Although these workday tasks are clustering’s greatest hits, another application often gets more press: grid computing. The two terms are often used interchangeably — both involve multiple systems working together to carry out a similar set of functions — but there are differences. You can think of a cluster as grid computing under one roof: One company or department sets up a cluster and controls the whole, usually localized or centralized, system.

Grid computing is more far-reaching; individual systems can be added or subtracted without a central control. What’s more, miles can separate grid participants as long as there’s a network connection between them. An example on a massive — nay, cosmic — scale is the SETI@Home project, which enlists PC users all over the Internet to download a screen saver that uses extra clock cycles to sort through radio telescope data in search of signs of life in deep space.

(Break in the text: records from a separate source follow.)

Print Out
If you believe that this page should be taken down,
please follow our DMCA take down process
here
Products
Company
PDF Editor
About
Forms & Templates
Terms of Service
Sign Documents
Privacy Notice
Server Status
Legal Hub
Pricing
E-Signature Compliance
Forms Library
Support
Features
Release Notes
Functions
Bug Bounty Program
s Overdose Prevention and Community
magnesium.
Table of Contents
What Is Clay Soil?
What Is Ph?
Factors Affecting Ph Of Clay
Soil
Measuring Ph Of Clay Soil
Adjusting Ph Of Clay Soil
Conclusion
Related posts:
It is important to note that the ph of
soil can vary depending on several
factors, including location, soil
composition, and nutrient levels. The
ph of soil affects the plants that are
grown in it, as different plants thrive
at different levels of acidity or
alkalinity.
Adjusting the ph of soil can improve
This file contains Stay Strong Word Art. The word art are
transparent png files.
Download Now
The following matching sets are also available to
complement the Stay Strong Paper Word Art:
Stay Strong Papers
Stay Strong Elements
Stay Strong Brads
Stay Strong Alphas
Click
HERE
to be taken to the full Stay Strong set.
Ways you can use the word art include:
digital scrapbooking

The People’s Cluster: Beowulf

One of the earliest examples of clustering was 1994’s Beowulf Project, which connected 16 Intel DX4-based PCs via 10Mbps Ethernet; one PC acted as the master and user interface, with the others serving as slaves used solely for computation. Faster CPUs and networking technologies have been plugged into the same framework, which remains popular today as a sort of compromise between massively parallel processing and mere networks of workstations whose nodes may be available for other tasks.

While Beowulf technology is open-source, commercial versions that simplify the installation and configuration process are available from companies ranging from HP to Scyld Computing Corp. and Northrop Grumman. Recently, AMD announced that Scyld’s cluster OS will be customized to support forthcoming Opteron server processors, allowing 64-bit clusters using an enhanced Linux kernel.

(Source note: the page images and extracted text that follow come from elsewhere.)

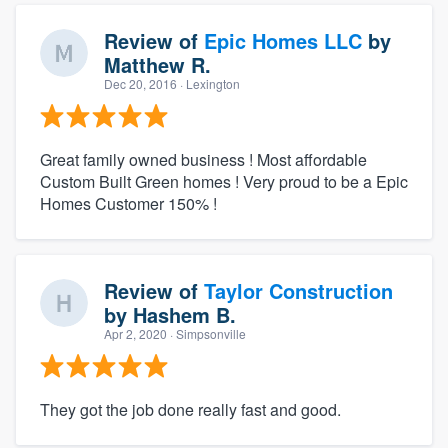
Review of
Epic Homes LLC
by
Matthew R.
Dec 20, 2016
· Lexington
Great family owned business ! Most affordable
Custom Built Green homes ! Very proud to be a Epic
Homes Customer 150% !
Review of
Taylor Construction
by
Hashem B.
Apr 2, 2020
· Simpsonville
They got the job done really fast and good.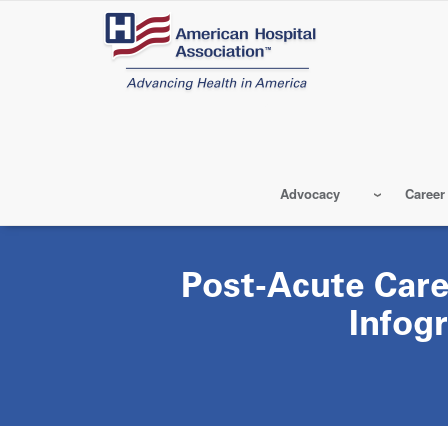
Skip
to
main
content
Advocacy
Career
Post-Acute Care
Infog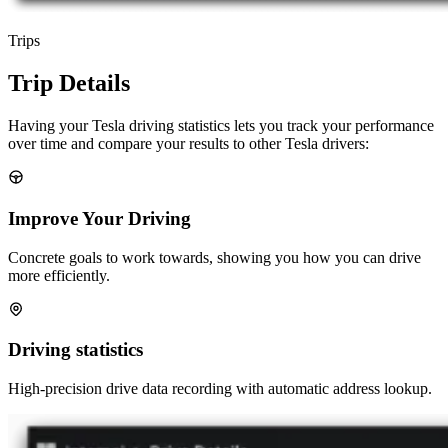
Trips
Trip Details
Having your Tesla driving statistics lets you track your performance
over time and compare your results to other Tesla drivers:
Improve Your Driving
Concrete goals to work towards, showing you how you can drive
more efficiently.
Driving statistics
High-precision drive data recording with automatic address lookup.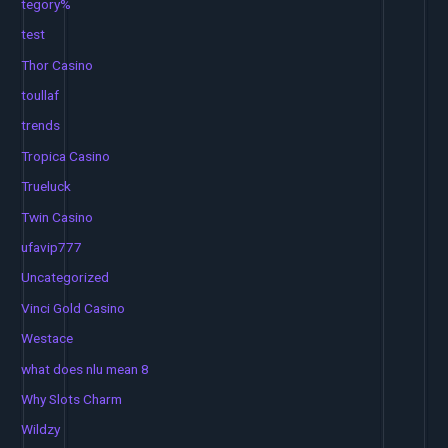
tegory%
test
Thor Casino
toullaf
trends
Tropica Casino
Trueluck
Twin Casino
ufavip777
Uncategorized
Vinci Gold Casino
Westace
what does nlu mean 8
Why Slots Charm
Wildzy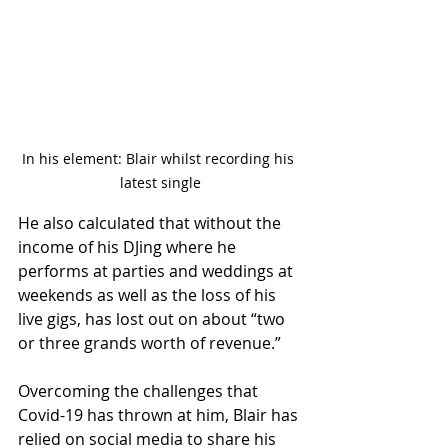
In his element: Blair whilst recording his 
latest single
He also calculated that without the 
income of his DJing where he 
performs at parties and weddings at 
weekends as well as the loss of his 
live gigs, has lost out on about “two 
or three grands worth of revenue.”
Overcoming the challenges that 
Covid-19 has thrown at him, Blair has 
relied on social media to share his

Beowulf-like clustering can be used to create a system using standard PC, server, and workstation components that rivals the muscle of a supercomputer for tasks like scientific investigations and sophisticated modeling. Although some companies like IBM are trying to apply grid technology to symmetric multiprocessing (SMP) environments to run enterprise applications, for now grid computing is best at tasks that involve SETI@home-style parallel processing — jobs like modeling or genome sequencing that can be divided into parts and distributed across the grid, with results to be combined later. Accessing a single database isn’t well suited to a cluster, but complex data mining is.

Putting It Together

Clustering is often thought of as a Linux or Unix application, but Windows XP and Mac OS can be used in clusters, too; Web-server clusters often use off-the-shelf operating systems and software. More scientifically oriented applications tend to be written for whatever platform they run on.

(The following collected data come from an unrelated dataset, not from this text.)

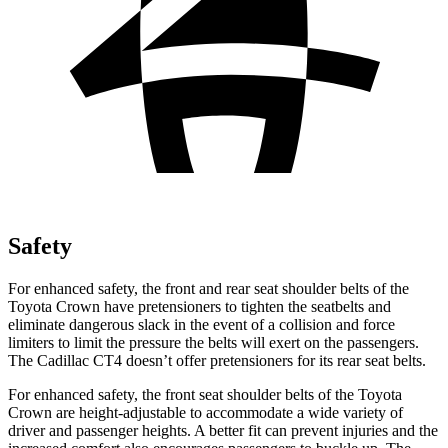
Safety
For enhanced safety, the front and rear seat shoulder belts of the
Toyota Crown have pretensioners to tighten the seatbelts and
eliminate dangerous slack in the event of a collision and force
limiters to limit the pressure the belts will exert on the passengers.
The Cadillac CT4 doesn’t offer pretensioners for its rear seat belts.
For enhanced safety, the front seat shoulder belts of the Toyota
Crown are height-adjustable to accommodate a wide variety of
driver and passenger heights. A better fit can prevent injuries and the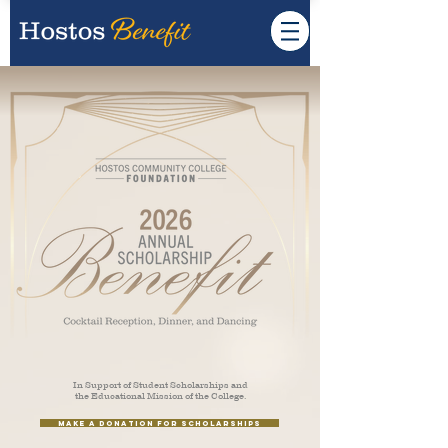
In Support of Student Scholarships and
the Educational Mission of the College.
Make a Donation for Scholarships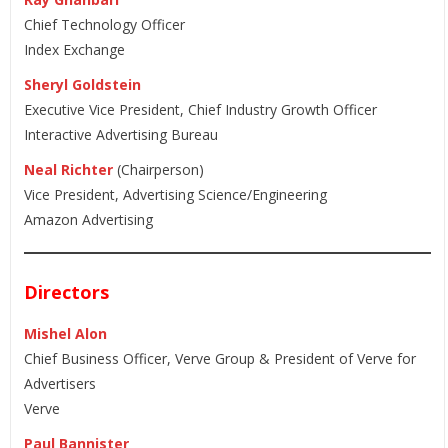
Chief Technology Officer
Index Exchange
Sheryl Goldstein
Executive Vice President, Chief Industry Growth Officer
Interactive Advertising Bureau
Neal Richter
(Chairperson)
Vice President, Advertising Science/Engineering
Amazon Advertising
Directors
Mishel Alon
Chief Business Officer, Verve Group & President of Verve for
Advertisers
Verve
Paul Bannister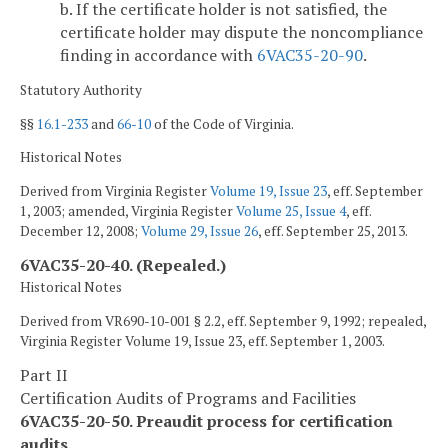
b. If the certificate holder is not satisfied, the
certificate holder may dispute the noncompliance
finding in accordance with
6VAC35-20-90
.
Statutory Authority
§§
16.1-233
and
66-10
of the Code of Virginia.
Historical Notes
Derived from Virginia Register
Volume 19, Issue 23
, eff. September
1, 2003; amended, Virginia Register
Volume 25, Issue 4
, eff.
December 12, 2008;
Volume 29, Issue 26
, eff. September 25, 2013.
6VAC35-20-40. (Repealed.)
Historical Notes
Derived from VR690-10-001 § 2.2, eff. September 9, 1992; repealed,
Virginia Register Volume 19, Issue 23, eff. September 1, 2003.
Part II
Certification Audits of Programs and Facilities
6VAC35-20-50. Preaudit process for certification
audits.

Practically every computer company you can name, from IBM and Sun to HP and Microsoft, has invested in clustered solutions. According to IDC Research, Dell is the current market leader in x86 supercomputer clusters, with revenue of $65 million last year; IBM is close behind with $60 million and HP earned $48 million. Even Apple now offers a cluster-ready version of its Xserve server with dual 1.33GHz PowerPC G4 processors and a Gigabit Ethernet port.

To get the best performance from any cluster, it helps to use the fastest available CPUs and connections between systems, but clusters by nature are more than the sum of their parts. Just as grid computing solutions can accept the computational contributions of big servers and humble desktops alike, old Pentium IIIs and PowerPC chips have been strung together to create some very affordable high-performance computing systems. So think twice before you throw out that old PC — depending on the applications you need done, it might be reborn as part of a cluster.